According to Reuven Paz of the Interdisciplinary Center Herzliya, during this period, "educational institutions proved a major battleground in the struggle between religious and secular-minded Palestinians to shape the character of Palestinian society, and eventually, a future Palestinian state." According to Amal Jamal of Tel Aviv University, "student political action had a confrontational, reactionary, and often violent nature in the early 1980s... The divisions were sharp and the confrontations often heated."

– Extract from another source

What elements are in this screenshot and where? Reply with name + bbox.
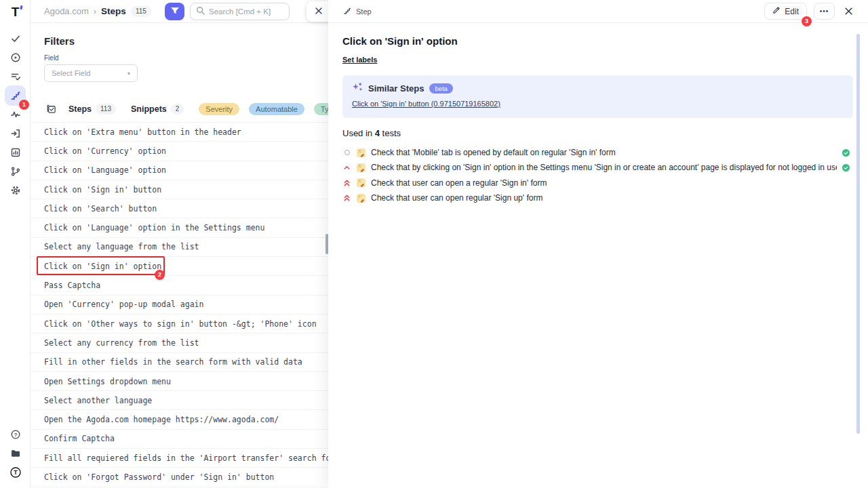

== An-Najah National University ==
1981 saw the start of a significant wave of conflict between nationalists and Islamists at An-Najah National University that lasted into 1982. Ziad Abu Amr described an incident on 9 January 1982: "more than twenty-five persons were injured... During this clash, Muhammad Hassan Sawalha, a lecturer at the university known for his sympathy for the nationalists, was thrown from the third floor of a university building and suffered serious injuries."

The university would see another significant wave of conflict between nationalists and Islamists in Autumn 1987, during which the university administration suspended classes for two months in an attempt to decrease tensions. According to Penny Johnson of the Journal of Palestine Studies, the Autumn 1987 conflict was one of the most discussed events in higher education covered in local media in the mid-1980s.

== Birzeit University ==
The first significant entry of the Islamist movement into Birzeit University came in the student elections in late 1979. Occurring in a context shortly after the Iranian Revolution, an Islamist slate was formed to compete in the elections and won 43% of the vote.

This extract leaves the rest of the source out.